Give the lines below again exactly, starting with the line that holds "Próximo projeto" and going on through the line that holds "La gestion efficace".
* * * * * * *
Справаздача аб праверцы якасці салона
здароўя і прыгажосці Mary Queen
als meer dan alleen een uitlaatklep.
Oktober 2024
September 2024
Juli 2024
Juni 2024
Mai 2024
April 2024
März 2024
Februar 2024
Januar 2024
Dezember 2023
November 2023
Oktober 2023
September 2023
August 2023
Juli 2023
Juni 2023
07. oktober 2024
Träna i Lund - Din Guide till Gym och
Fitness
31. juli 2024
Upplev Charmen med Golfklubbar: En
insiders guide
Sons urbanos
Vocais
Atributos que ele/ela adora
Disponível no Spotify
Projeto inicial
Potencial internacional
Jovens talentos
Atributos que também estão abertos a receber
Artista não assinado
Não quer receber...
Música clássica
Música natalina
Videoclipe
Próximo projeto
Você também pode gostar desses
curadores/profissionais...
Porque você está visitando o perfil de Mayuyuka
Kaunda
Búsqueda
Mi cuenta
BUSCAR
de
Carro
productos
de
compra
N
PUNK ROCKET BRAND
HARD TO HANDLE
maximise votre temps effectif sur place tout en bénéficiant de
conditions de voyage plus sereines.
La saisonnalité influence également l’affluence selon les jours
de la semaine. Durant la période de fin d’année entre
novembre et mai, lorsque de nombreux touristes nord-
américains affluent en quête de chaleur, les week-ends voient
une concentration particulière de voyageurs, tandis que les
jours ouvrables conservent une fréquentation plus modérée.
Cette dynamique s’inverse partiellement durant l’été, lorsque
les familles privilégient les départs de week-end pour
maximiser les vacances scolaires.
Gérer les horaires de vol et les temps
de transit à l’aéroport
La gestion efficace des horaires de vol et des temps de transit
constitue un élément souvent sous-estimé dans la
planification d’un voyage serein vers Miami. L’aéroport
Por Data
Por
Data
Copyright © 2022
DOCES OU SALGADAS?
* * * * * * *
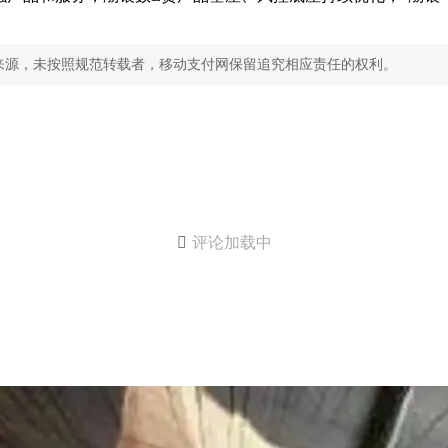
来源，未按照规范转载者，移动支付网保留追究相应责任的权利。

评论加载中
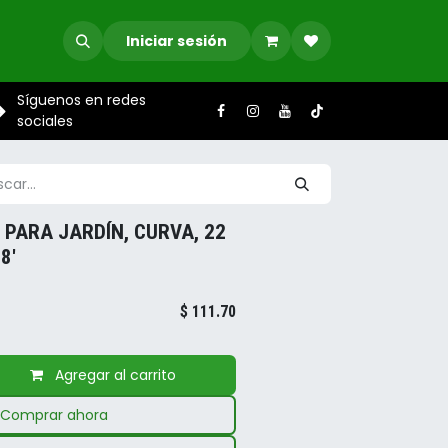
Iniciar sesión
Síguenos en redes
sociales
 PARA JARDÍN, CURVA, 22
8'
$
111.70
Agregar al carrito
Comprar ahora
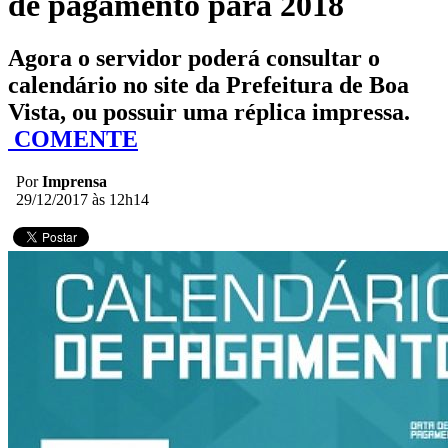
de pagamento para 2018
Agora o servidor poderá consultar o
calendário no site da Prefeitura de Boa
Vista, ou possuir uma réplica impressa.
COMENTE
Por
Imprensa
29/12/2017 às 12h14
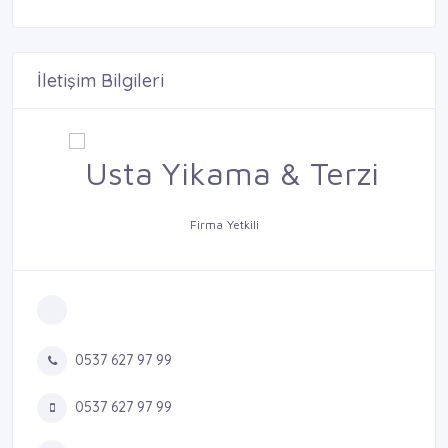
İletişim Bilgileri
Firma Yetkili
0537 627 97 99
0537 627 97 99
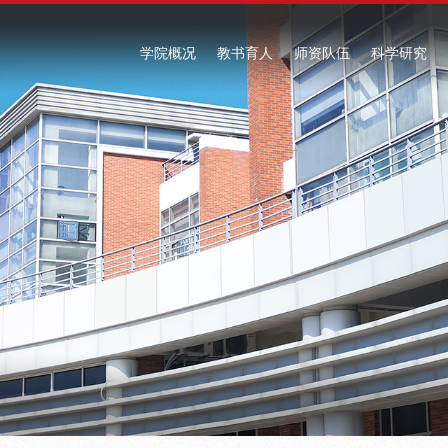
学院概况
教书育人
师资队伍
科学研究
* * * * * * *
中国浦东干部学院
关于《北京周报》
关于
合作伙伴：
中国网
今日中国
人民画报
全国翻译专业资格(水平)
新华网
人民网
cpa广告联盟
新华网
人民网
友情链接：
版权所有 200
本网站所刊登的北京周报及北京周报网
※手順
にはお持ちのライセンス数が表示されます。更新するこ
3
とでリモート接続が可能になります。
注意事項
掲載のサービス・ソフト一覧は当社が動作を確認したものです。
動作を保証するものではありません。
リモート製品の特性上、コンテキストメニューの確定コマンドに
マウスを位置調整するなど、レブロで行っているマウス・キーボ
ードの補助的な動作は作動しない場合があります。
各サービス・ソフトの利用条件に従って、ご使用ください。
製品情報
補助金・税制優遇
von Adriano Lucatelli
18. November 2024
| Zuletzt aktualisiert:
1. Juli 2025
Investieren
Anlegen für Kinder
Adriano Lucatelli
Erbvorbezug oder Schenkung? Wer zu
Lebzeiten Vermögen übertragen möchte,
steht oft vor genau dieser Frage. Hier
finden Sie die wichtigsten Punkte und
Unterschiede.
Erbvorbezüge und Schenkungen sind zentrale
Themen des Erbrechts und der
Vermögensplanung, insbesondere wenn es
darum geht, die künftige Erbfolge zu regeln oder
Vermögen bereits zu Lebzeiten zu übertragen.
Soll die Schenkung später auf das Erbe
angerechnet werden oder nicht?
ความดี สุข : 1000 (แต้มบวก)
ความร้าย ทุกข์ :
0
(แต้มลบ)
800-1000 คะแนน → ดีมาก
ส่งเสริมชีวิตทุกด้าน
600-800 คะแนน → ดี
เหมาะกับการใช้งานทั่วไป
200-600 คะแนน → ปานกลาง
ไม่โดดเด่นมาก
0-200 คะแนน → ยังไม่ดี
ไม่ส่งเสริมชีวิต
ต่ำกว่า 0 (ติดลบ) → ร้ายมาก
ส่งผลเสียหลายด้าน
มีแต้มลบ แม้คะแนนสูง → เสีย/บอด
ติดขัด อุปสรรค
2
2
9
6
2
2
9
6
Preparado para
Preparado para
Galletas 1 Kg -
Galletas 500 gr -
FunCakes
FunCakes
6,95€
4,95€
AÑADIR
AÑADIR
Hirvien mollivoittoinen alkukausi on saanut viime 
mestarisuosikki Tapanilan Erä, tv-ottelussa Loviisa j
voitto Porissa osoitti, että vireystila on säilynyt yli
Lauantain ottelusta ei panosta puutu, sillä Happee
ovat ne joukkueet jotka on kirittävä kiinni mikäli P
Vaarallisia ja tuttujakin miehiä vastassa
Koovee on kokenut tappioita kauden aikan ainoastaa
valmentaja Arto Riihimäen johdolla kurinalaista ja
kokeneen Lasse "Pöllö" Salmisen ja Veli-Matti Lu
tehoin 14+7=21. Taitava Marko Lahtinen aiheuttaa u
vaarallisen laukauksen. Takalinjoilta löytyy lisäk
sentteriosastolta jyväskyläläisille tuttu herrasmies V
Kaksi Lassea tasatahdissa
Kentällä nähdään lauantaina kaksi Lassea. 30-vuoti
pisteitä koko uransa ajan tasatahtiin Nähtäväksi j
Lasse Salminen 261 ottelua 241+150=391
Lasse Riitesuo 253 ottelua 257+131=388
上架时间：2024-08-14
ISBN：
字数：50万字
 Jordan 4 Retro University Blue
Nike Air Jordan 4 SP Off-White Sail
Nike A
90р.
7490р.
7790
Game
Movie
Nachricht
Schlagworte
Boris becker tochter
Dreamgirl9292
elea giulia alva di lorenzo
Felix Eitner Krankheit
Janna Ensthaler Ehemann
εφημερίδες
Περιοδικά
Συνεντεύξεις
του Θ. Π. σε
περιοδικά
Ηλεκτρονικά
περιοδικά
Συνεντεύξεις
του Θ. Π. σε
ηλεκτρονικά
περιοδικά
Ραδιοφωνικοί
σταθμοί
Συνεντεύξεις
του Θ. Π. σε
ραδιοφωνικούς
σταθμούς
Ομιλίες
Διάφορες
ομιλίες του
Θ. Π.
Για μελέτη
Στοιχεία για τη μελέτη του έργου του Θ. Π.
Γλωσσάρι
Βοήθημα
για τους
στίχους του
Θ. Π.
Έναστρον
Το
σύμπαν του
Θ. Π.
* * * * * * *
- Output for this task:
Próximo projeto
Você também pode gostar desses
curadores/profissionais...
Porque você está visitando o perfil de Mayuyuka
Kaunda
Búsqueda
Mi cuenta
BUSCAR
de
Carro
productos
de
compra
N
PUNK ROCKET BRAND
HARD TO HANDLE
maximise votre temps effectif sur place tout en bénéficiant de
conditions de voyage plus sereines.
La saisonnalité influence également l’affluence selon les jours
de la semaine. Durant la période de fin d’année entre
novembre et mai, lorsque de nombreux touristes nord-
américains affluent en quête de chaleur, les week-ends voient
une concentration particulière de voyageurs, tandis que les
jours ouvrables conservent une fréquentation plus modérée.
Cette dynamique s’inverse partiellement durant l’été, lorsque
les familles privilégient les départs de week-end pour
maximiser les vacances scolaires.
Gérer les horaires de vol et les temps
de transit à l’aéroport
La gestion efficace des horaires de vol et des temps de transit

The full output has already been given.